== Task inputs ==

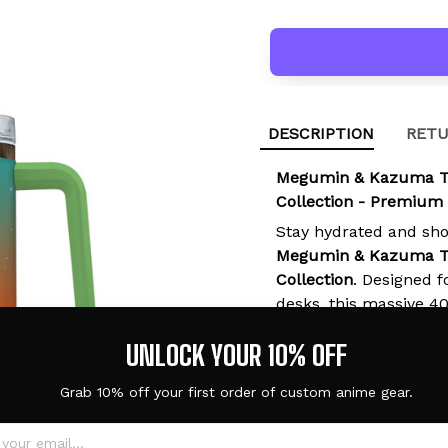
DESCRIPTION
RETU
Megumin & Kazuma T
Collection - Premium
Stay hydrated and sh
Megumin & Kazuma T
Collection
. Designed f
desks, this massive 4
is the ultimate functio
UNLOCK YOUR 10% OFF
any special occasion.
Grab 10% off your first order of custom anime gear.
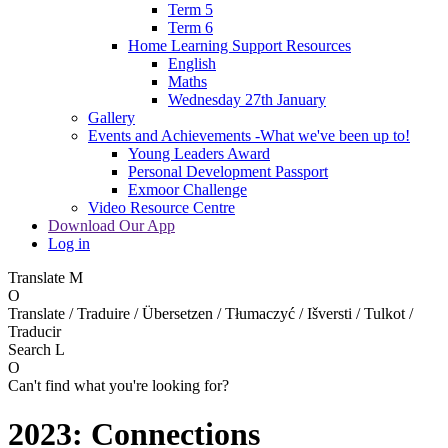
Term 5
Term 6
Home Learning Support Resources
English
Maths
Wednesday 27th January
Gallery
Events and Achievements -What we've been up to!
Young Leaders Award
Personal Development Passport
Exmoor Challenge
Video Resource Centre
Download Our App
Log in
Translate
M
O
Translate / Traduire / Übersetzen / Tłumaczyć / Išversti / Tulkot /
Traducir
Search
L
O
Can't find what you're looking for?
2023: Connections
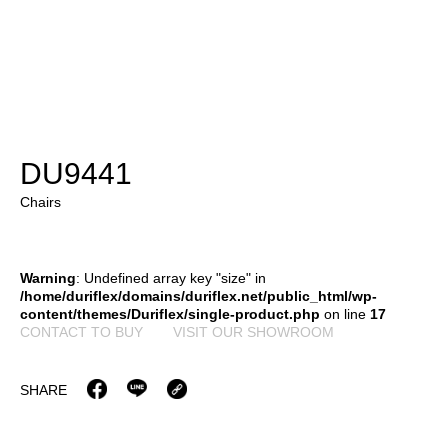
DU9441
Chairs
Warning
: Undefined array key "size" in
/home/duriflex/domains/duriflex.net/public_html/wp-
content/themes/Duriflex/single-product.php
on line
17
CONTACT TO BUY
VISIT OUR SHOWROOM
SHARE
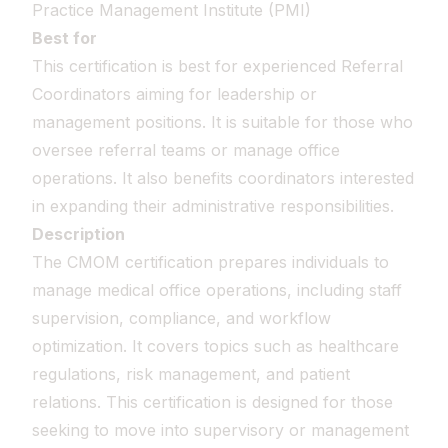
Practice Management Institute (PMI)
Best for
This certification is best for experienced Referral
Coordinators aiming for leadership or
management positions. It is suitable for those who
oversee referral teams or manage office
operations. It also benefits coordinators interested
in expanding their administrative responsibilities.
Description
The CMOM certification prepares individuals to
manage medical office operations, including staff
supervision, compliance, and workflow
optimization. It covers topics such as healthcare
regulations, risk management, and patient
relations. This certification is designed for those
seeking to move into supervisory or management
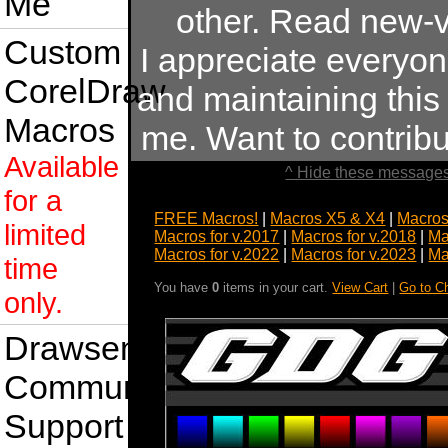
Me
other. Read new-v
Custom
I appreciate everyo
CorelDraw
and maintaining this s
Macros
me. Want to contrib
Available
^ Hide these messages
for a
FREE Macros!
|
Macros X5 & X4
|
Macros
limited
Macros for v.2017
|
Macros for v.2018
|
Ma
Macros for v.2022
|
Macros for v.2023
|
Ma
time
You have
0
items in your cart.
View Cart
|
Go to C
only.
Drawsense
Community
Support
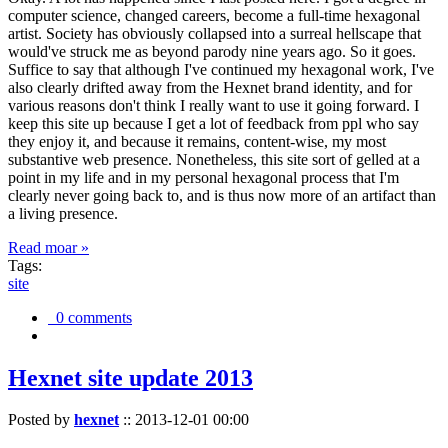
computer science, changed careers, become a full-time hexagonal
artist. Society has obviously collapsed into a surreal hellscape that
would've struck me as beyond parody nine years ago. So it goes.
Suffice to say that although I've continued my hexagonal work, I've
also clearly drifted away from the Hexnet brand identity, and for
various reasons don't think I really want to use it going forward. I
keep this site up because I get a lot of feedback from ppl who say
they enjoy it, and because it remains, content-wise, my most
substantive web presence. Nonetheless, this site sort of gelled at a
point in my life and in my personal hexagonal process that I'm
clearly never going back to, and is thus now more of an artifact than
a living presence.
Read moar »
Tags:
site
0 comments
Hexnet site update 2013
Posted by
hexnet
::
2013-12-01 00:00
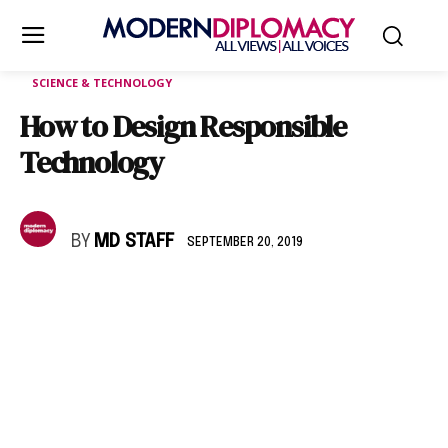
SCIENCE & TECHNOLOGY
How to Design Responsible
Technology
BY
MD STAFF
SEPTEMBER 20, 2019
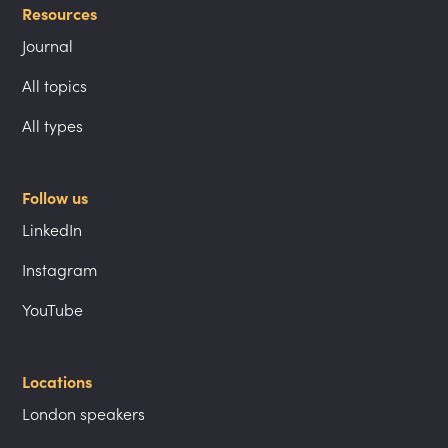
Resources
Journal
All topics
All types
Follow us
LinkedIn
Instagram
YouTube
Locations
London speakers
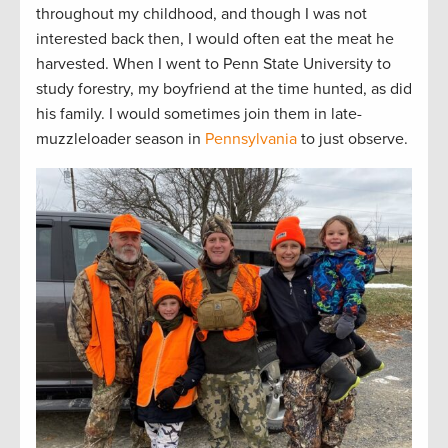
throughout my childhood, and though I was not
interested back then, I would often eat the meat he
harvested. When I went to Penn State University to
study forestry, my boyfriend at the time hunted, as did
his family. I would sometimes join them in late-
muzzleloader season in
Pennsylvania
to just observe.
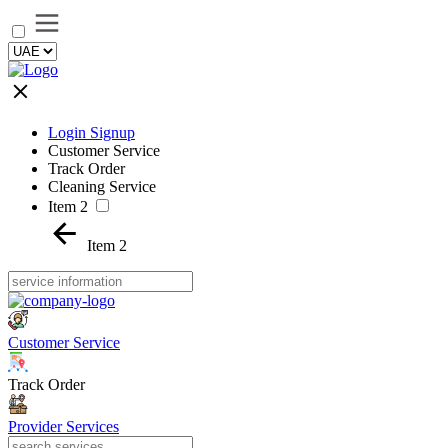
Login Signup
Customer Service
Track Order
Cleaning Service
Item 2
Item 2
Customer Service
Track Order
Provider Services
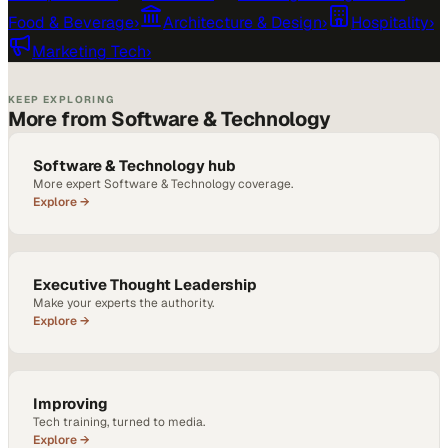
Food & Beverage
›
Architecture & Design
›
Hospitality
›
Marketing Tech
›
KEEP EXPLORING
More from Software & Technology
Software & Technology hub
More expert Software & Technology coverage.
Explore →
Executive Thought Leadership
Make your experts the authority.
Explore →
Improving
Tech training, turned to media.
Explore →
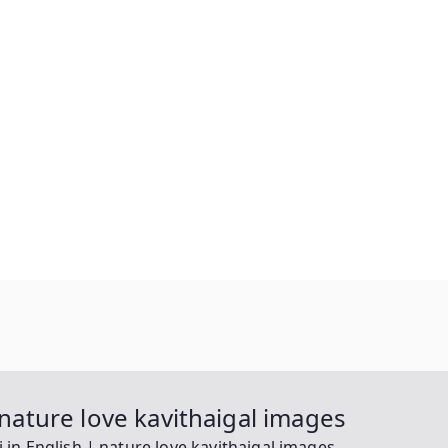
 nature love kavithaigal images
i in English | nature love kavithaigal images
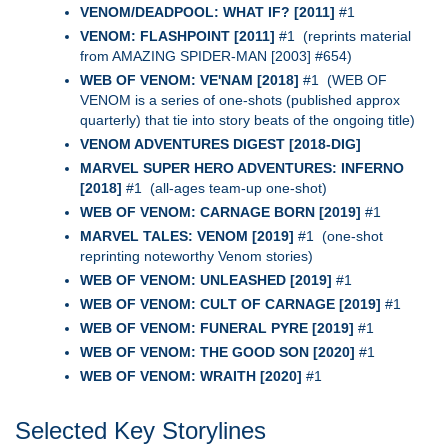
VENOM/DEADPOOL: WHAT IF? [2011]
#1
VENOM: FLASHPOINT [2011]
#1 (reprints material
from AMAZING SPIDER-MAN [2003] #654)
WEB OF VENOM: VE'NAM [2018]
#1 (WEB OF
VENOM is a series of one-shots (published approx
quarterly) that tie into story beats of the ongoing title)
VENOM ADVENTURES DIGEST [2018-DIG]
MARVEL SUPER HERO ADVENTURES: INFERNO
[2018]
#1 (all-ages team-up one-shot)
WEB OF VENOM: CARNAGE BORN [2019]
#1
MARVEL TALES: VENOM [2019]
#1 (one-shot
reprinting noteworthy Venom stories)
WEB OF VENOM: UNLEASHED [2019]
#1
WEB OF VENOM: CULT OF CARNAGE [2019]
#1
WEB OF VENOM: FUNERAL PYRE [2019]
#1
WEB OF VENOM: THE GOOD SON [2020]
#1
WEB OF VENOM: WRAITH [2020]
#1
Selected Key Storylines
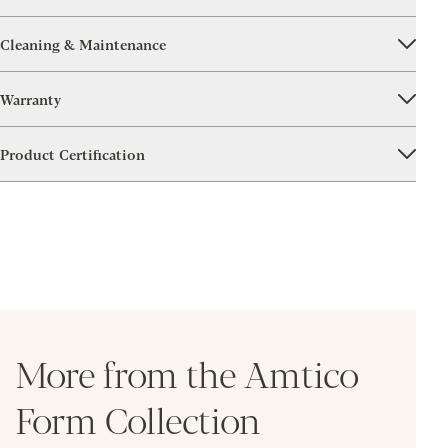
Cleaning & Maintenance
Warranty
Product Certification
More from the Amtico
Form Collection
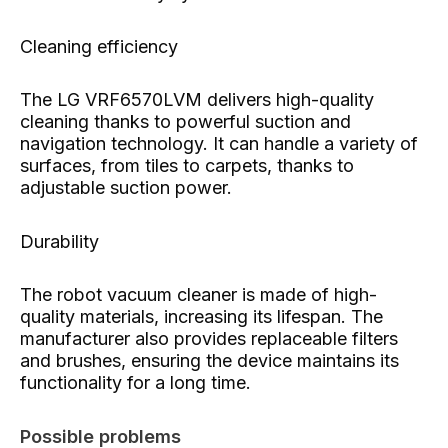
Cleaning efficiency
The LG VRF6570LVM delivers high-quality
cleaning thanks to powerful suction and
navigation technology. It can handle a variety of
surfaces, from tiles to carpets, thanks to
adjustable suction power.
Durability
The robot vacuum cleaner is made of high-
quality materials, increasing its lifespan. The
manufacturer also provides replaceable filters
and brushes, ensuring the device maintains its
functionality for a long time.
Possible problems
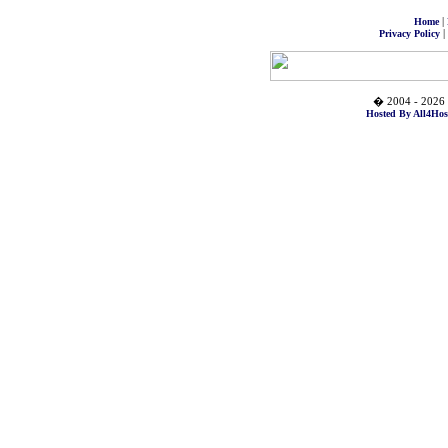
|
Home
|
Privacy Policy
� 2004 - 2026 
Hosted By All4Hos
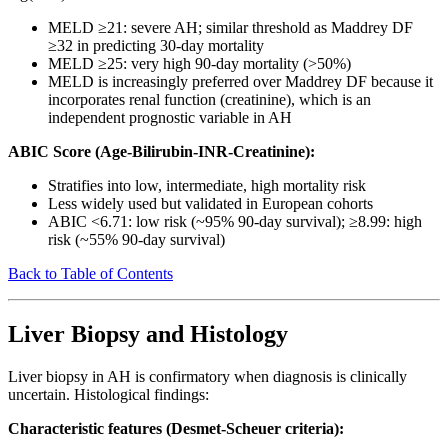
MELD ≥21: severe AH; similar threshold as Maddrey DF
≥32 in predicting 30-day mortality
MELD ≥25: very high 90-day mortality (>50%)
MELD is increasingly preferred over Maddrey DF because it
incorporates renal function (creatinine), which is an
independent prognostic variable in AH
ABIC Score (Age-Bilirubin-INR-Creatinine):
Stratifies into low, intermediate, high mortality risk
Less widely used but validated in European cohorts
ABIC <6.71: low risk (~95% 90-day survival); ≥8.99: high
risk (~55% 90-day survival)
Back to Table of Contents
Liver Biopsy and Histology
Liver biopsy in AH is confirmatory when diagnosis is clinically
uncertain. Histological findings:
Characteristic features (Desmet-Scheuer criteria):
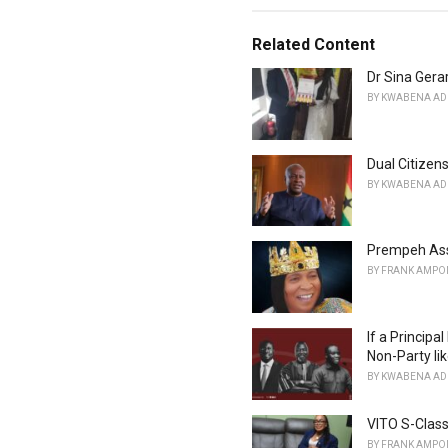
a
t
e
Related Content
g
o
Dr Sina Ger
r
BY
KWABENA AD
i
e
s
Dual Citizens
:
BY
KWABENA AD
Prempeh Ass
BY
FRANK AMPO
If a Principa
Non-Party li
BY
KWABENA AD
VITO S-Class
BY
FRANK AMPO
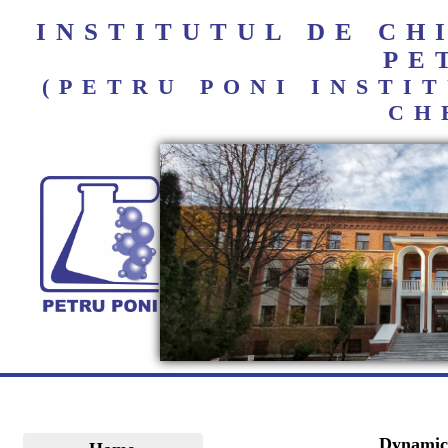
INSTITUTUL DE C
PE
(PETRU PONI INST
CH
Dynamic 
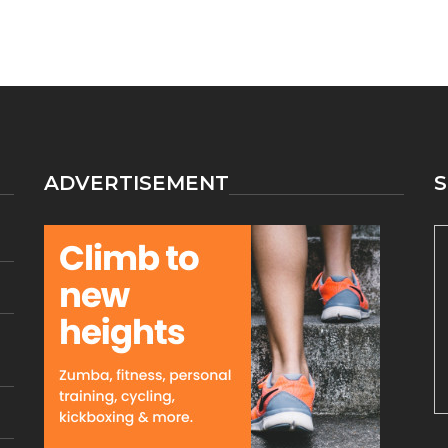
ADVERTISEMENT
S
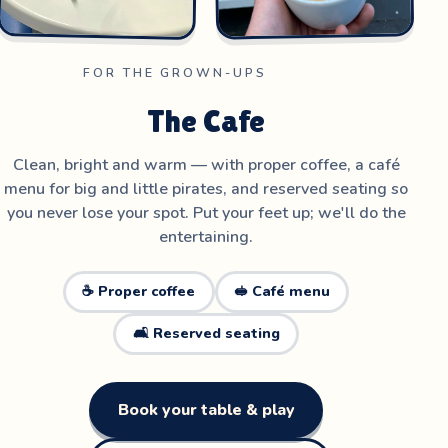
FOR THE GROWN-UPS
The Cafe
Clean, bright and warm — with proper coffee, a café
menu for big and little pirates, and reserved seating so
you never lose your spot. Put your feet up; we'll do the
entertaining.
☕ Proper coffee
🥪 Café menu
🛋️ Reserved seating
Book your table & play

===

**Task details**
Write out every entry above exactly, minus the pictures.

**Completed task**
DESCRIPTION
RETU
Megumin & Kazuma T
Collection - Premium
Stay hydrated and sh
Megumin & Kazuma T
Collection
. Designed f
desks, this massive 4
is the ultimate functio
UNLOCK YOUR 10% OFF
any special occasion.
Grab 10% off your first order of custom anime gear.
Term 5
Term 6
Home Learning Support Resources
English
Maths
Wednesday 27th January
Gallery
Events and Achievements -What we've been up to!
Young Leaders Award
Personal Development Passport
Exmoor Challenge
Video Resource Centre
Download Our App
Log in
Translate
M
O
Translate / Traduire / Übersetzen / Tłumaczyć / Išversti / Tulkot /
Traducir
Search
L
O
Can't find what you're looking for?
2023: Connections
DU9441
Chairs
Warning
: Undefined array key "size" in
/home/duriflex/domains/duriflex.net/public_html/wp-
content/themes/Duriflex/single-product.php
on line
17
CONTACT TO BUY
VISIT OUR SHOWROOM
SHARE
Practice Management Institute (PMI)
Best for
This certification is best for experienced Referral
Coordinators aiming for leadership or
management positions. It is suitable for those who
oversee referral teams or manage office
operations. It also benefits coordinators interested
in expanding their administrative responsibilities.
Description
The CMOM certification prepares individuals to
manage medical office operations, including staff
supervision, compliance, and workflow
optimization. It covers topics such as healthcare
regulations, risk management, and patient
relations. This certification is designed for those
seeking to move into supervisory or management
Me
other. Read new-v
Custom
I appreciate everyo
CorelDraw
and maintaining this s
Macros
me. Want to contrib
Available
^ Hide these messages
for a
FREE Macros!
|
Macros X5 & X4
|
Macros
limited
Macros for v.2017
|
Macros for v.2018
|
Ma
Macros for v.2022
|
Macros for v.2023
|
Ma
time
You have
0
items in your cart.
View Cart
|
Go to C
only.
Drawsense
Community
Support
computer science, changed careers, become a full-time hexagonal
artist. Society has obviously collapsed into a surreal hellscape that
would've struck me as beyond parody nine years ago. So it goes.
Suffice to say that although I've continued my hexagonal work, I've
also clearly drifted away from the Hexnet brand identity, and for
various reasons don't think I really want to use it going forward. I
keep this site up because I get a lot of feedback from ppl who say
they enjoy it, and because it remains, content-wise, my most
substantive web presence. Nonetheless, this site sort of gelled at a
point in my life and in my personal hexagonal process that I'm
clearly never going back to, and is thus now more of an artifact than
a living presence.
Read moar »
Tags:
site
0 comments
Hexnet site update 2013
Posted by
hexnet
::
2013-12-01 00:00
SCIENCE & TECHNOLOGY
How to Design Responsible
Technology
BY
MD STAFF
SEPTEMBER 20, 2019
Resources
Journal
All topics
All types
Follow us
LinkedIn
Instagram
YouTube
Locations
London speakers
throughout my childhood, and though I was not
interested back then, I would often eat the meat he
harvested. When I went to Penn State University to
study forestry, my boyfriend at the time hunted, as did
his family. I would sometimes join them in late-
muzzleloader season in
Pennsylvania
to just observe.
Login Signup
Customer Service
Track Order
Cleaning Service
Item 2
Item 2
Customer Service
Track Order
Provider Services
Food & Beverage
›
Architecture & Design
›
Hospitality
›
Marketing Tech
›
KEEP EXPLORING
More from Software & Technology
Software & Technology hub
More expert Software & Technology coverage.
Explore →
Executive Thought Leadership
Make your experts the authority.
Explore →
Improving
Tech training, turned to media.
Explore →
 nature love kavithaigal images
i in English | nature love kavithaigal images
VENOM/DEADPOOL: WHAT IF? [2011]
#1
VENOM: FLASHPOINT [2011]
#1 (reprints material
from AMAZING SPIDER-MAN [2003] #654)
WEB OF VENOM: VE'NAM [2018]
#1 (WEB OF
VENOM is a series of one-shots (published approx
quarterly) that tie into story beats of the ongoing title)
VENOM ADVENTURES DIGEST [2018-DIG]
MARVEL SUPER HERO ADVENTURES: INFERNO
[2018]
#1 (all-ages team-up one-shot)
WEB OF VENOM: CARNAGE BORN [2019]
#1
MARVEL TALES: VENOM [2019]
#1 (one-shot
reprinting noteworthy Venom stories)
WEB OF VENOM: UNLEASHED [2019]
#1
WEB OF VENOM: CULT OF CARNAGE [2019]
#1
WEB OF VENOM: FUNERAL PYRE [2019]
#1
WEB OF VENOM: THE GOOD SON [2020]
#1
WEB OF VENOM: WRAITH [2020]
#1
Selected Key Storylines
Cleaning & Maintenance
Warranty
Product Certification
More from the Amtico
Form Collection
Cleaning efficiency
The LG VRF6570LVM delivers high-quality
cleaning thanks to powerful suction and
navigation technology. It can handle a variety of
surfaces, from tiles to carpets, thanks to
adjustable suction power.
Durability
The robot vacuum cleaner is made of high-
quality materials, increasing its lifespan. The
manufacturer also provides replaceable filters
and brushes, ensuring the device maintains its
functionality for a long time.
Possible problems
|
Home
|
Privacy Policy
� 2004 - 2026 
Hosted By All4Hos
MELD ≥21: severe AH; similar threshold as Maddrey DF
≥32 in predicting 30-day mortality
MELD ≥25: very high 90-day mortality (>50%)
MELD is increasingly preferred over Maddrey DF because it
incorporates renal function (creatinine), which is an
independent prognostic variable in AH
ABIC Score (Age-Bilirubin-INR-Creatinine):
Stratifies into low, intermediate, high mortality risk
Less widely used but validated in European cohorts
ABIC <6.71: low risk (~95% 90-day survival); ≥8.99: high
risk (~55% 90-day survival)
Back to Table of Contents
Liver Biopsy and Histology
Liver biopsy in AH is confirmatory when diagnosis is clinically
uncertain. Histological findings:
Characteristic features (Desmet-Scheuer criteria):
a
t
e
Related Content
g
o
Dr Sina Ger
r
BY
KWABENA AD
i
e
s
Dual Citizens
:
BY
KWABENA AD
Prempeh Ass
BY
FRANK AMPO
If a Principa
Non-Party li
BY
KWABENA AD
VITO S-Class
BY
FRANK AMPO
INSTITUTUL DE C
PE
(PETRU PONI INST
CH
Dynamic 
ADVERTISEMENT
S
FOR THE GROWN-UPS
The Cafe
Clean, bright and warm — with proper coffee, a café
menu for big and little pirates, and reserved seating so
you never lose your spot. Put your feet up; we'll do the
entertaining.
☕ Proper coffee
🥪 Café menu
🛋️ Reserved seating
Book your table & play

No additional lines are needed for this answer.